Marie : – Oui, mais ils doivent travailler même de nuit. Plus de 2500 habitants on perdu leur maison, plus de 500 millions d’animaux sont morts et des dizaines d’espèces menacées ont été gravement touchées. Nous demandons des ressources et des médicaments pour les habitant et les animaux. C’est le réchauffement climatique dans ses effets les plus dévastateurs. Et ce n’est pas encore fini.

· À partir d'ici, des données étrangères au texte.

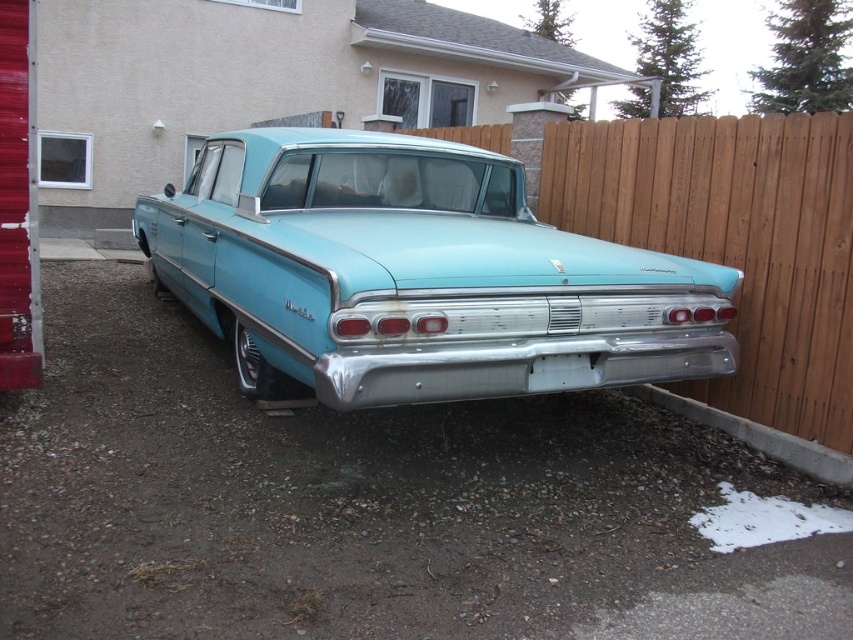 Can you confirm if smooth asphalt driveway at center is positioned above light blue metallic car at center?

No.

Is point (560, 506) positioned behind point (635, 268)?

No, it is not.

Is point (289, 604) closer to viewer compared to point (407, 170)?

Yes, it is.

Identify the location of smooth asphalt driveway at center. Image resolution: width=853 pixels, height=640 pixels. (367, 506).

Does point (276, 138) lie in front of point (776, 320)?

No, it is not.

Between point (318, 136) and point (596, 168), which one is positioned behind?

The point (596, 168) is more distant.

The image size is (853, 640). Find the location of `light blue metallic car at center`. light blue metallic car at center is located at coordinates (416, 275).

Can you confirm if smooth asphalt driveway at center is positioned to the right of wooden fence at right?

No, smooth asphalt driveway at center is not to the right of wooden fence at right.

Locate an element on the screen. smooth asphalt driveway at center is located at coordinates (367, 506).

La crise climatique provoque des vagues de chaleur de plus en plus intenses et fréquentes, augmentant les risques d’incendies de grande ampleur en Australie mais aussi, durant la dernière saison sèche, en Amazonie, en Indonésie, et en Sibérie.

Laura : – Pour vous, en tant que porte-parole des habitants de votre commune, vous pensez qu’il est nécessaire de dire à l’Europe qu’elle devrait vous venir en aide, alors que votre premier ministre, Scott Morrison, n’a plus aucune crédibilité. Récemment, David Camroux, chercheur en sciences politiques et spécialiste international de l’Asie du Sud-Est et de l’Australie, rappelait que Morrison « a traité les incendies avec une grande nonchalance, en pensant que c’était la responsabilité des États (l’Australie est un État fédéral), alors qu’il s’agit d’un problème national. Son refus, l’an dernier, d’écouter les conseils des professionnels pour limiter les feux lui revient maintenant comme un boomerang. Ne vaut-il pas mieux, dès lors, vous en prendre à votre propre classe politique, et faire du forcing à son égard, plutôt qu’appeler l’Europe à l’aide ?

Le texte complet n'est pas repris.